The technology provider positions its IFS.ai platform as fully flexible and adaptable to customer requirements, utilising machine learning, real-time data and analytics to support strategic decision-making.

By decoupling software costs from workforce size, IFS customers can deploy AI capabilities across their operations without triggering escalating licensing fees as more employees gain access to the technology.

This could prove particularly significant for organisations looking to implement agentic AI systems – autonomous software agents that can perform tasks and make decisions independently.

“IFS moving into the next realm of pricing means buyers have flexibility in the Agentic world,” explains Mickey North Rizza, Group Vice-President, Enterprise Software at IDC.

“IFS new pricing model helps companies operationally scale their investment to the value levers it needs to run the business. This new methodology will help clients sustain their economic value.”

Mark Moffat, CEO of IFS

Industrial AI Deployment Economics

The pricing innovation addresses a growing tension in industrial technology adoption.

As market turbulence and geopolitical volatility increase pressure on operational resilience, business leaders are turning to AI for deeper insights into supplier operations, predictive maintenance capabilities and workflow optimisation.

However, uncertainty about total cost of ownership has created hesitation around broader AI deployment.

By establishing predictable costs tied to asset counts rather than fluctuating workforce numbers, IFS is offering a more stable financial model for technology investment.

Organisations can expand AI usage across procurement teams, supply chain operations and maintenance functions without recalculating licensing costs as access requirements change.

“Asset-centric organisations have made the shift to expect to work with technology vendors that can align the partnership in a way for shared benefit and flexibility enabling growth as market conditions evolve,” adds Aly Pinder Jr, Research VP, Aftermarket Services Strategies at IDC.

The approach reflects a broader trend in enterprise software towards consumption-based and outcome-oriented pricing models.

As industrial AI becomes more embedded in operational workflows– automating processes, analysing real-time data streams and driving autonomous decision-making – traditional seat-based licensing becomes increasingly misaligned with how the technology actually creates value.

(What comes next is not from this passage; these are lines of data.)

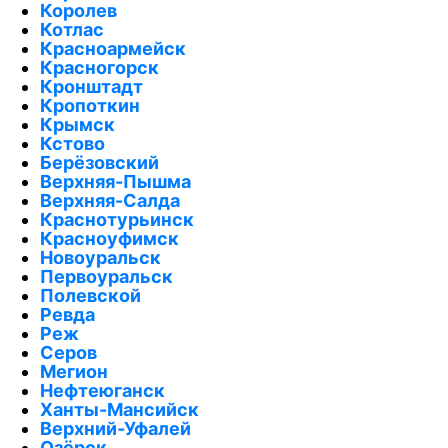
Королев
Котлас
Красноармейск
Красногорск
Кронштадт
Кропоткин
Крымск
Кстово
Берёзовский
Верхняя-Пышма
Верхняя-Салда
Краснотурьинск
Красноуфимск
Новоуральск
Первоуральск
Полевской
Ревда
Реж
Серов
Мегион
Нефтеюганск
Ханты-Мансийск
Верхний-Уфалей
Озёрск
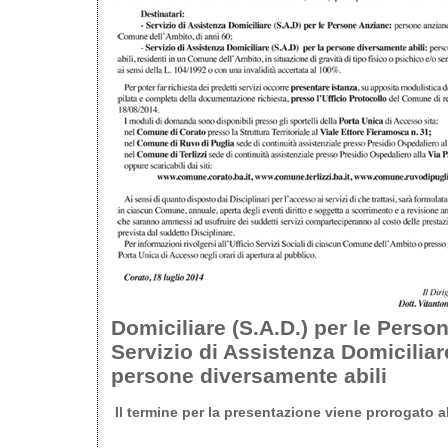
Domiciliare (S.A.D.) per le Perso
Servizio di Assistenza Domiciliare
persone diversamente abili
Il termine per la presentazione viene prorogato a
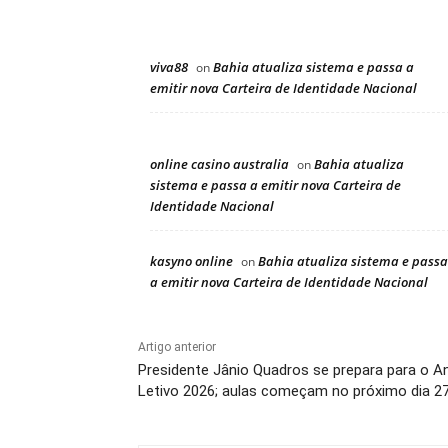
viva88
Bahia atualiza sistema e passa a
on
emitir nova Carteira de Identidade Nacional
online casino australia
Bahia atualiza
on
sistema e passa a emitir nova Carteira de
Identidade Nacional
kasyno online
Bahia atualiza sistema e passa
on
a emitir nova Carteira de Identidade Nacional
Artigo anterior
Presidente Jânio Quadros se prepara para o A
Letivo 2026; aulas começam no próximo dia 2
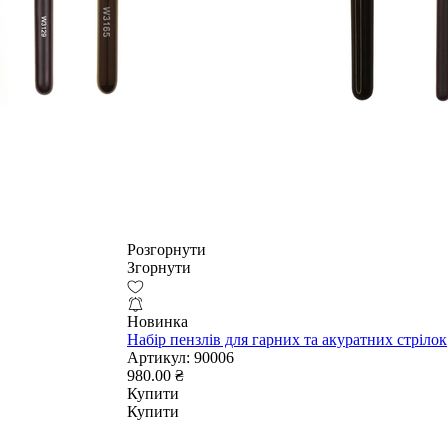
Розгорнути
Згорнути
Новинка
Набір пензлів для гарних та акуратних стрілок
Артикул:
90006
980.00 ₴
Купити
Купити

Mickey North Rizza, Group Vice-President, IDC Enterprise Software

Technology Adoption Without Constraints

For industrial organisations, the implications extend beyond simple cost management.

The pricing model could accelerate AI adoption by removing economic barriers to deployment across manufacturing facilities, service operations and asset management functions.

Companies maintaining complex assets can now implement AI-driven predictive maintenance, quality control and operational optimisation without the constraint of per-user costs limiting which employees can access these capabilities.

IFS positions the model as particularly suited to industrial systems of action – environments where AI does not simply provide insights but actively drives work and outcomes through measurable, auditable and transparent metrics.

Aly Pinder Jr, Research VP, Aftermarket Services Strategies, at IDC

This aligns with the evolving role of enterprise software in industrial settings, where technology is increasingly expected to deliver tangible operational improvements rather than serving primarily as an information management tool.

The shift comes as procurement and supply chain leaders face heightened expectations.

It is no longer sufficient to deliver cost savings – these roles now carry responsibility for sourcing resilient suppliers and ensuring operational continuity amid ongoing disruption.

AI tools offer capabilities to meet these expanded requirements, but only if deployment is not artificially constrained by licensing economics.

As enterprises navigate an increasingly AI-driven industrial landscape, pricing models that enable rather than restrict technology deployment could become a competitive differentiator for software providers targeting the industrial sector.